(Stored data entries)
◆ ◆ ◆ ◆

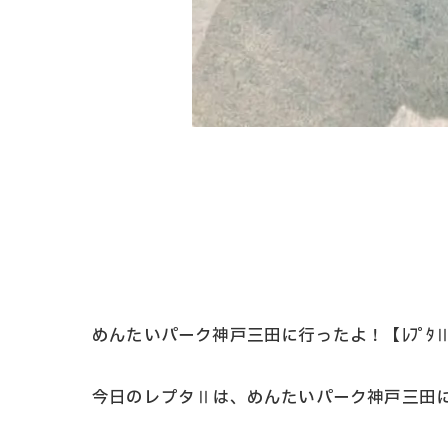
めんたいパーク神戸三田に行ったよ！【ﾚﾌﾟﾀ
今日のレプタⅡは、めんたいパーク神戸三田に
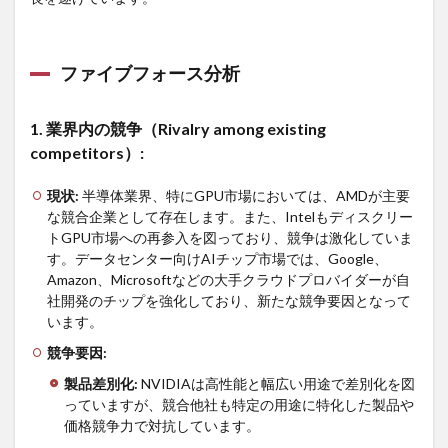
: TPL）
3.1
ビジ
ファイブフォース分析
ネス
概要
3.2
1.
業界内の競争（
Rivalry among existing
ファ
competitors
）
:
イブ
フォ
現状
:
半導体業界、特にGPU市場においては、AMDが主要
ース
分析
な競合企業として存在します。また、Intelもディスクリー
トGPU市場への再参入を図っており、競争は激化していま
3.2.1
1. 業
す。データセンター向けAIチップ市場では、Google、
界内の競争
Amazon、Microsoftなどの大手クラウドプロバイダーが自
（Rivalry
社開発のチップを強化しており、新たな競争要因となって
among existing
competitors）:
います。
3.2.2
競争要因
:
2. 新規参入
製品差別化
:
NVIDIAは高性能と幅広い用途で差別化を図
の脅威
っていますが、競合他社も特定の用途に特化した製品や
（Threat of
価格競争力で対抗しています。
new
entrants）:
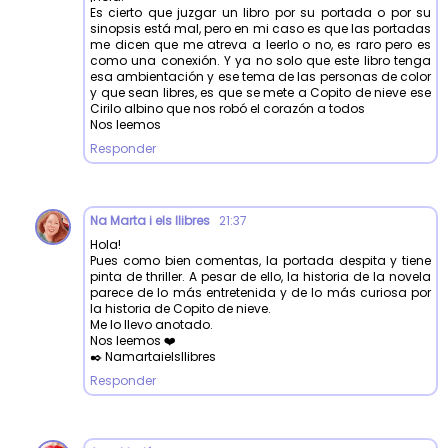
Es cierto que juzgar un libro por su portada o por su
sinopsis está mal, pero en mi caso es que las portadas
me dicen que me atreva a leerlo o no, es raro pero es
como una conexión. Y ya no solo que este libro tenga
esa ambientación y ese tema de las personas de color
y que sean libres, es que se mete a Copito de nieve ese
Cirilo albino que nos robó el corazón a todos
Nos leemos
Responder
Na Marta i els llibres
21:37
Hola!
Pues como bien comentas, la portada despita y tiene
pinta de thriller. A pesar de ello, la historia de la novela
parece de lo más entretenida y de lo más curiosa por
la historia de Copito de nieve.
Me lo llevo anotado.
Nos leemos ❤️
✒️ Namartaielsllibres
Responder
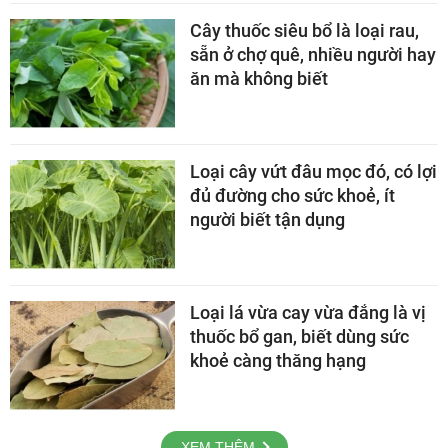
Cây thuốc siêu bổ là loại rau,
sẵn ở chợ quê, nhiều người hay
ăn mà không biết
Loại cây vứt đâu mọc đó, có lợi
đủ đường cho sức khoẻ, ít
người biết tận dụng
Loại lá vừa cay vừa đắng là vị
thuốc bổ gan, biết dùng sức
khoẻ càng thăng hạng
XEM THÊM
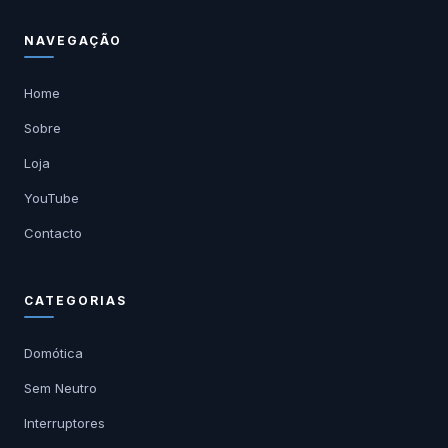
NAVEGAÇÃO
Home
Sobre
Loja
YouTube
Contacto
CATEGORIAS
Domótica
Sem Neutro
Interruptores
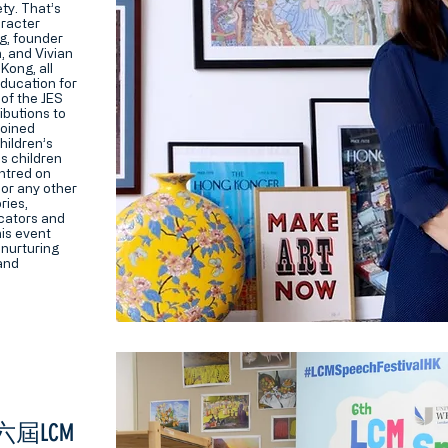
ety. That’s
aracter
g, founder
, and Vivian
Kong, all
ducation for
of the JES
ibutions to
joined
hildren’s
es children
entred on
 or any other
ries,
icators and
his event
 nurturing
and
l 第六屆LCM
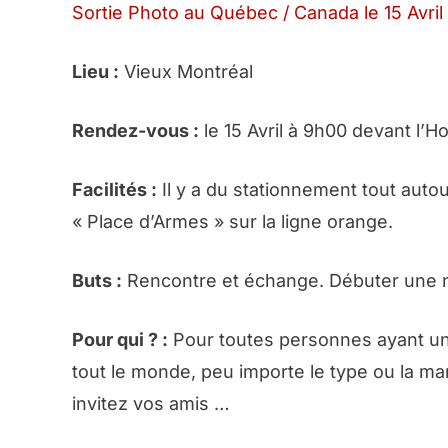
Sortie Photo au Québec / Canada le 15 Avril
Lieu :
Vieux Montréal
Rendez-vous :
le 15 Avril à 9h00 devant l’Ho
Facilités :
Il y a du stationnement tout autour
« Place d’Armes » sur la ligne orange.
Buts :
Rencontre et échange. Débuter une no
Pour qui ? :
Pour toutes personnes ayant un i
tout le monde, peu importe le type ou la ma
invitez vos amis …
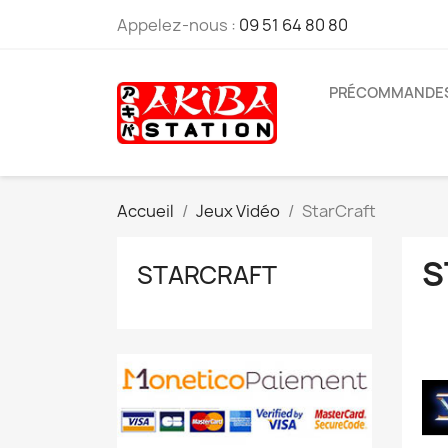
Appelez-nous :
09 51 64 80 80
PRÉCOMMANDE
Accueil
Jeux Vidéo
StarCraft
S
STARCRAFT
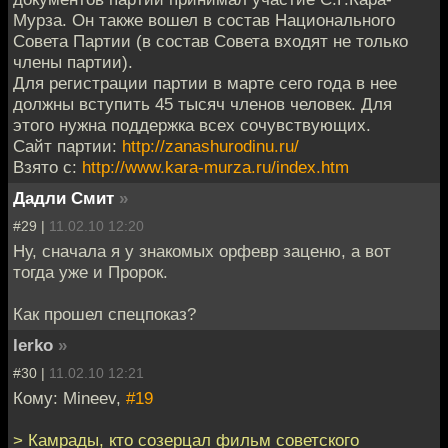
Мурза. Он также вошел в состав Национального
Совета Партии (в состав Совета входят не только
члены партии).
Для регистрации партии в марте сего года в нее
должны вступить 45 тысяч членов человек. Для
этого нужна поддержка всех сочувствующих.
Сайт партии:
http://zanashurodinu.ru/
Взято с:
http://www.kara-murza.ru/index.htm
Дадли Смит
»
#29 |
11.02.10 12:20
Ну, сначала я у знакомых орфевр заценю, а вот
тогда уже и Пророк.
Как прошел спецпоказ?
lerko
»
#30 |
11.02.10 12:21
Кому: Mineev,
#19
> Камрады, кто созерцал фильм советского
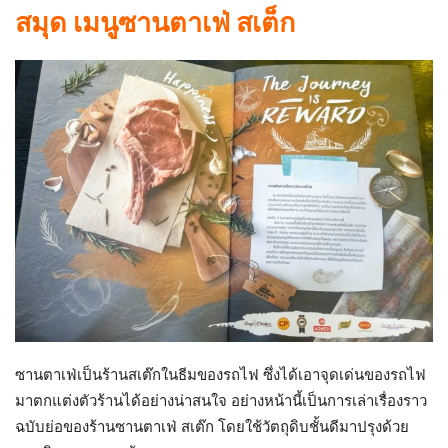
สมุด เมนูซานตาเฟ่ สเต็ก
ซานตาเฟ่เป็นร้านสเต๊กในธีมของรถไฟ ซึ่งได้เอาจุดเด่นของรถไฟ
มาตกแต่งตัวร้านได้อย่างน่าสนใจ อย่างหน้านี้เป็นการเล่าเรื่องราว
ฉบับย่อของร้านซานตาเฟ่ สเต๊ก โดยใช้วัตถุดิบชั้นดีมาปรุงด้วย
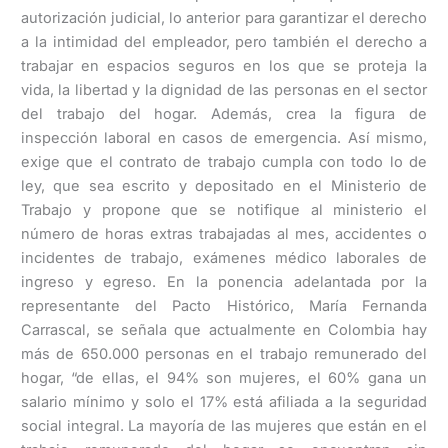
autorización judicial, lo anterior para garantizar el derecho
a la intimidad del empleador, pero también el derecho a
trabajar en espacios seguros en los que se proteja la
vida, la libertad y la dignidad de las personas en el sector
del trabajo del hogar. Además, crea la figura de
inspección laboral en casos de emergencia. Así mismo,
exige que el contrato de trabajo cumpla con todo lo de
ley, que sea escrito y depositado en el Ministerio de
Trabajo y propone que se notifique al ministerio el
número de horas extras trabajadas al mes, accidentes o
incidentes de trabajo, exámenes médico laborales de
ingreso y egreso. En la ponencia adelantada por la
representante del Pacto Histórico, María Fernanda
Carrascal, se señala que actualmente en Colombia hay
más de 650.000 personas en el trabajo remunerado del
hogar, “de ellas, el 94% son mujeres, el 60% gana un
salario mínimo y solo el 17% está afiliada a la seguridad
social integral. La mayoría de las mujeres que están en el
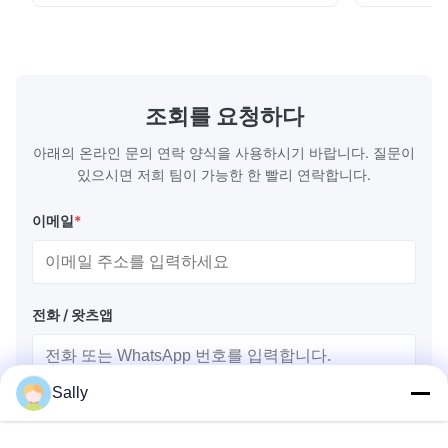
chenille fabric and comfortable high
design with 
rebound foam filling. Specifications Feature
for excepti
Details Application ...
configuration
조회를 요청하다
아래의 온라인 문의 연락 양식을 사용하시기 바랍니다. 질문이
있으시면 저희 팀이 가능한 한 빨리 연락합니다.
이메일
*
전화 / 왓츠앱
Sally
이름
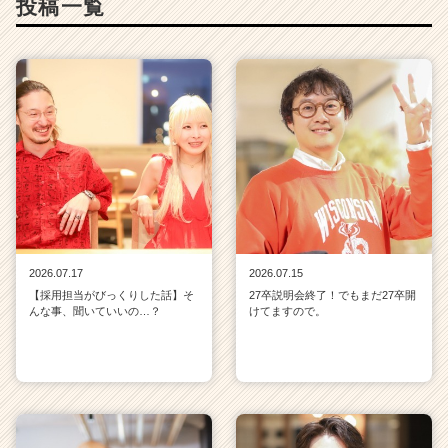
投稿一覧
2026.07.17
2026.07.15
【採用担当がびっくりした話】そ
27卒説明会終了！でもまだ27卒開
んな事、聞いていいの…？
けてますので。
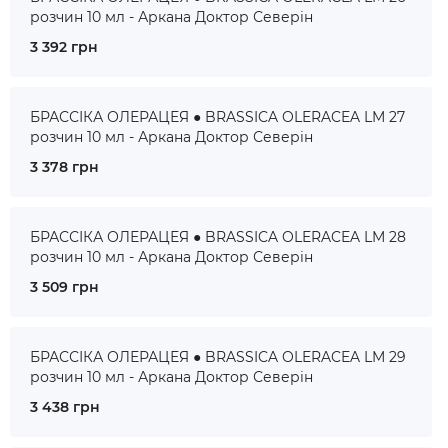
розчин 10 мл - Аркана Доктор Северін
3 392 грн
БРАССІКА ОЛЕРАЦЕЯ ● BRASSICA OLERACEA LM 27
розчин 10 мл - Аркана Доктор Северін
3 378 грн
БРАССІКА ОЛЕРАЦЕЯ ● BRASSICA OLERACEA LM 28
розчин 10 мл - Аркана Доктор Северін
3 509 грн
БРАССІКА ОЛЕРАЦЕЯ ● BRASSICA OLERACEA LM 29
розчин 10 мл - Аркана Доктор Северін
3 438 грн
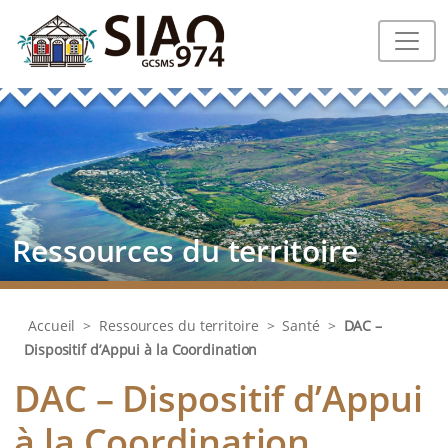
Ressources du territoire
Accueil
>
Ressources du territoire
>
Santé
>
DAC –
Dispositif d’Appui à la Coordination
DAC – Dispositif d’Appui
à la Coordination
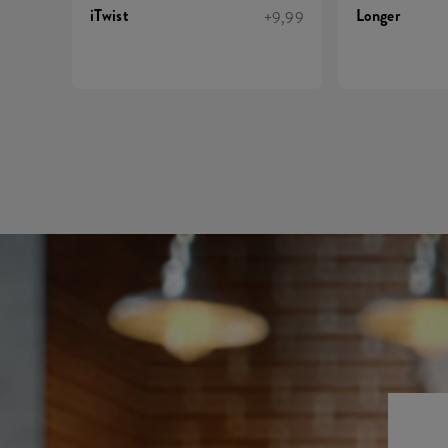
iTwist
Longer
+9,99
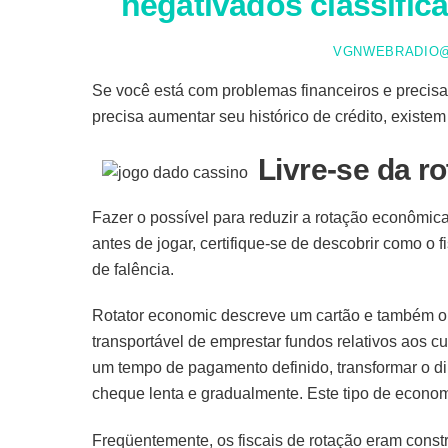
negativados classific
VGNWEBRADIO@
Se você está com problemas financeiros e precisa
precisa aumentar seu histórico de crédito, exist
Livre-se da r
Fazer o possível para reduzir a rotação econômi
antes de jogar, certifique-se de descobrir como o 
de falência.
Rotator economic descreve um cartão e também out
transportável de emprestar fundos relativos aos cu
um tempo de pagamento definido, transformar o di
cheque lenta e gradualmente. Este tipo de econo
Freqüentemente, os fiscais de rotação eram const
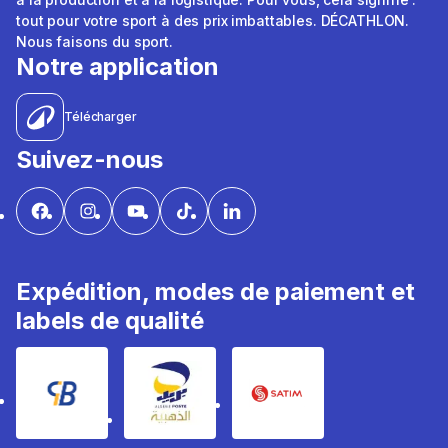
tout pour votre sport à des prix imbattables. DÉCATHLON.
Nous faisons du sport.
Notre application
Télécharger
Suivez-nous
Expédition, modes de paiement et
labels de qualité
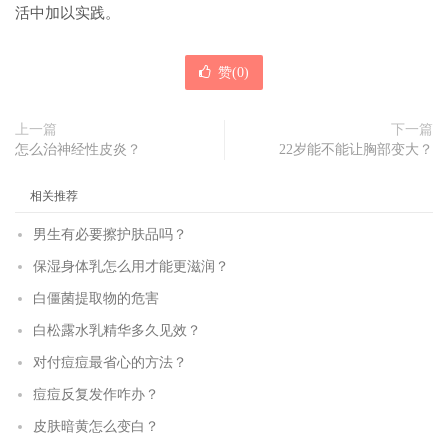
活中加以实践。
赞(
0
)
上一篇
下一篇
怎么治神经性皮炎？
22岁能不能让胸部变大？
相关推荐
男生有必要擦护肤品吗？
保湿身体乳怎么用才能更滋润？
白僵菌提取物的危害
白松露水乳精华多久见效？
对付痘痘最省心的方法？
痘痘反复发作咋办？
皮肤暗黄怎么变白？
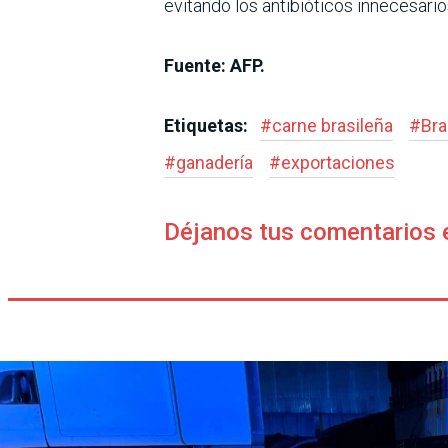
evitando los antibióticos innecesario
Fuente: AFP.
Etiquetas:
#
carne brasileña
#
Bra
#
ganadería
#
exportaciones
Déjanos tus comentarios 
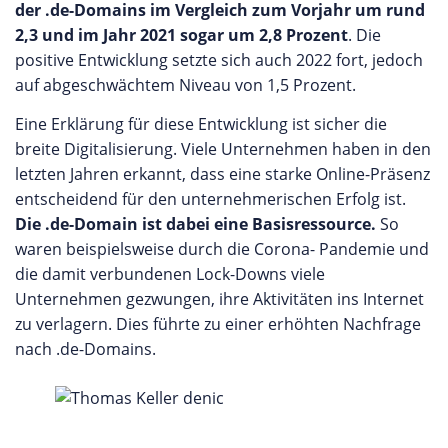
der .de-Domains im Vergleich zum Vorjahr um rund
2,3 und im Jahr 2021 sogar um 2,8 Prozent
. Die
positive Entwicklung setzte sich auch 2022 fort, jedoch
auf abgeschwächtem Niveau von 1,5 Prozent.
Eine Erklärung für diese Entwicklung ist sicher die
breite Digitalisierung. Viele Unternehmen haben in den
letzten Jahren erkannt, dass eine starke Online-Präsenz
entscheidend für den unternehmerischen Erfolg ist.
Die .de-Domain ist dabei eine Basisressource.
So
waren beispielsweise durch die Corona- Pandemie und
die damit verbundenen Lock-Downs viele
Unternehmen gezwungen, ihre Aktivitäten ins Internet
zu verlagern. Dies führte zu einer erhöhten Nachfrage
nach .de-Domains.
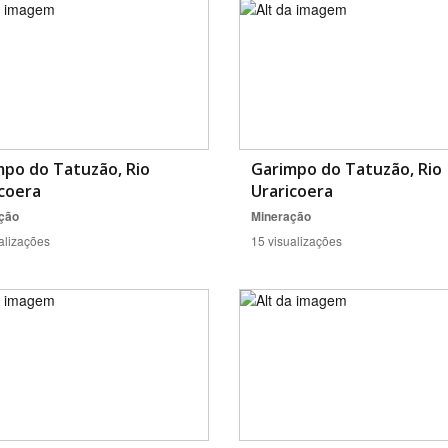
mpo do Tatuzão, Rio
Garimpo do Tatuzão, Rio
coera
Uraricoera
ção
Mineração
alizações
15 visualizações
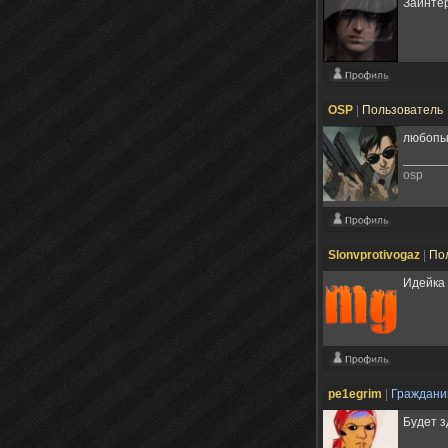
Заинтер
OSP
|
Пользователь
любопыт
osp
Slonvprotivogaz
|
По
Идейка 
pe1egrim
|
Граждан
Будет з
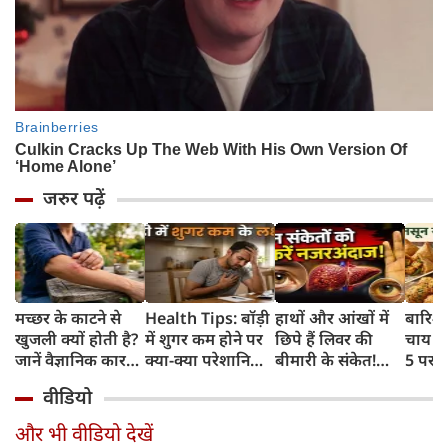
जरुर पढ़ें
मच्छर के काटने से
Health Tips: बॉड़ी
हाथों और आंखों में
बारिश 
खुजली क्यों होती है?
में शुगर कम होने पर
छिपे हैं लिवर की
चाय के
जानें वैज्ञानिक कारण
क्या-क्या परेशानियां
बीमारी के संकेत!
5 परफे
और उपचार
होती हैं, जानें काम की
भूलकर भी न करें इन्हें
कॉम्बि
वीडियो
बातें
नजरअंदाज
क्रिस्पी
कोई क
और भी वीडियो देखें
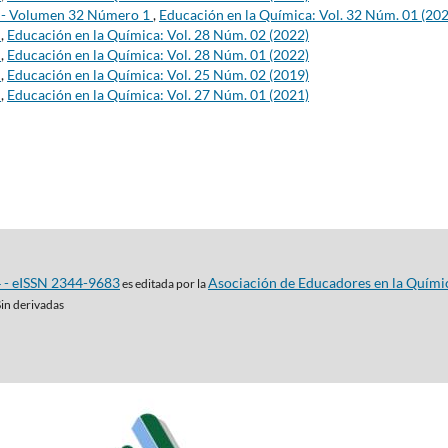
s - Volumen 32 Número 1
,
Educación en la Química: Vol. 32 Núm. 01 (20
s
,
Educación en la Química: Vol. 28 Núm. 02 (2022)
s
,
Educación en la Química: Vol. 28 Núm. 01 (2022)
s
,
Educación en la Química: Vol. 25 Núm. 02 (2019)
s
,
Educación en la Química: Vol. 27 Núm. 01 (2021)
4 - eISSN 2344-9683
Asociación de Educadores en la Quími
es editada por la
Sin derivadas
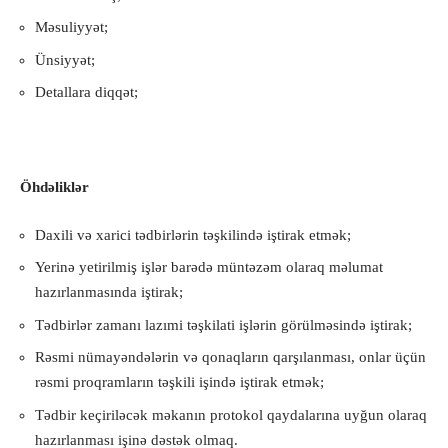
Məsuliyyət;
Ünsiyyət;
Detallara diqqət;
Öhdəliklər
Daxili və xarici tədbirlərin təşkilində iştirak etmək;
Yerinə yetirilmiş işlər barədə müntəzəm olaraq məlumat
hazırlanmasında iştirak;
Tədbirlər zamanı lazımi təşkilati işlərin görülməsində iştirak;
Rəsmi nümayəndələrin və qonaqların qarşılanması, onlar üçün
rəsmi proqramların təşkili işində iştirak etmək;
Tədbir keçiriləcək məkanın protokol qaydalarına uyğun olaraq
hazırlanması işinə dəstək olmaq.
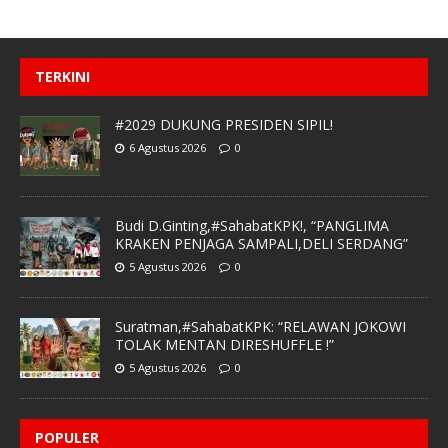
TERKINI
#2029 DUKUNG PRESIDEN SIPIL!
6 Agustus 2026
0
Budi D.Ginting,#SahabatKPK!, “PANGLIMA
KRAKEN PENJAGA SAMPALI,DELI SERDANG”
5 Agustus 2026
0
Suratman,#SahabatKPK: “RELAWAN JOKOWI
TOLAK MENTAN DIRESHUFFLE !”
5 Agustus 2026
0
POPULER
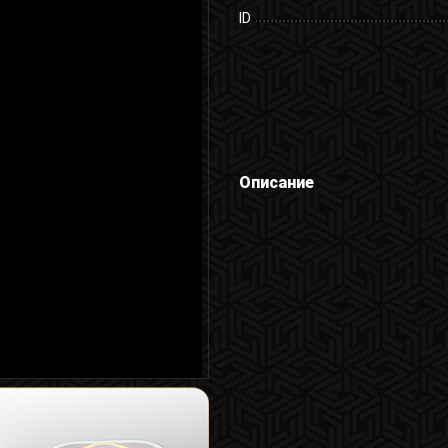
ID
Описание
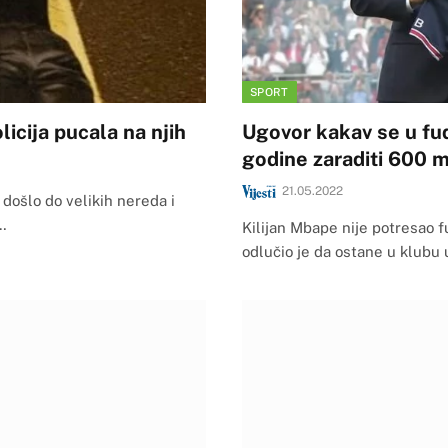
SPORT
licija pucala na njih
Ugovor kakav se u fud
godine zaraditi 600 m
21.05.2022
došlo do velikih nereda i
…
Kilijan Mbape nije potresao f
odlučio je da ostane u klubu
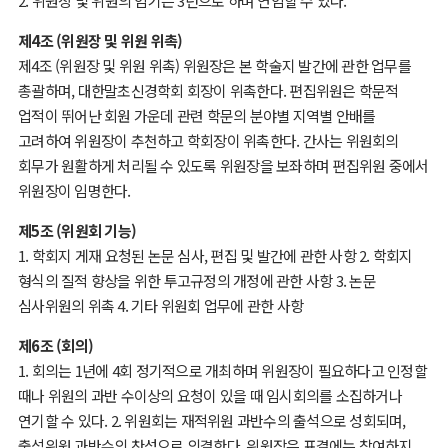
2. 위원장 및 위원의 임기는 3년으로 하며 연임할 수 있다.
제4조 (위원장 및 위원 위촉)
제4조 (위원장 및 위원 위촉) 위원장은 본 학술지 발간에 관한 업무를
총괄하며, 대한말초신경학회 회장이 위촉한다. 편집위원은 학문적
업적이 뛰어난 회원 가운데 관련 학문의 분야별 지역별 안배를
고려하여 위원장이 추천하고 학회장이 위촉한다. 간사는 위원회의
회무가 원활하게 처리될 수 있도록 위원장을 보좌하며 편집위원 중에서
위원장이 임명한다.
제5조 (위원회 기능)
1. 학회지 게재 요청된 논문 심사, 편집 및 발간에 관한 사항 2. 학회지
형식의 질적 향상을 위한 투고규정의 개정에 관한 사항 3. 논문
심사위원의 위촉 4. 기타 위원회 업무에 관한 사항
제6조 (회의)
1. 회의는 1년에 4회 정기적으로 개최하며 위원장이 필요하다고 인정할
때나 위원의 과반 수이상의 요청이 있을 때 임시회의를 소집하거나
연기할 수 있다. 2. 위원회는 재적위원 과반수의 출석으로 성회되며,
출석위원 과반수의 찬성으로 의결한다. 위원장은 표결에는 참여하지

◆ ◆ ◆ ◆

The result should be an exact copy of only the lines above from the one that holds "sẵn ở chợ quê, nhiều người hay" through the one that holds "http://zanashurodinu.ru/", both ends included, without pictures.

● **RESPONSE BELOW**
sẵn ở chợ quê, nhiều người hay
ăn mà không biết
Loại cây vứt đâu mọc đó, có lợi
đủ đường cho sức khoẻ, ít
người biết tận dụng
Loại lá vừa cay vừa đắng là vị
thuốc bổ gan, biết dùng sức
khoẻ càng thăng hạng
XEM THÊM
NAVEGAÇÃO
Home
Sobre
Loja
YouTube
Contacto
CATEGORIAS
Domótica
Sem Neutro
Interruptores
ety. That’s
aracter
g, founder
, and Vivian
Kong, all
ducation for
of the JES
ibutions to
joined
hildren’s
es children
entred on
 or any other
ries,
icators and
his event
 nurturing
and
l 第六屆LCM
Sortie Photo au Québec / Canada le 15 Avril
Lieu :
Vieux Montréal
Rendez-vous :
le 15 Avril à 9h00 devant l’Ho
Facilités :
Il y a du stationnement tout autour
« Place d’Armes » sur la ligne orange.
Buts :
Rencontre et échange. Débuter une no
Pour qui ? :
Pour toutes personnes ayant un i
tout le monde, peu importe le type ou la ma
invitez vos amis …
Appelez-nous :
09 51 64 80 80
PRÉCOMMANDE
Accueil
Jeux Vidéo
StarCraft
S
STARCRAFT
Мурза. Он также вошел в состав Национального
Совета Партии (в состав Совета входят не только
члены партии).
Для регистрации партии в марте сего года в нее
должны вступить 45 тысяч членов человек. Для
этого нужна поддержка всех сочувствующих.
Сайт партии:
http://zanashurodinu.ru/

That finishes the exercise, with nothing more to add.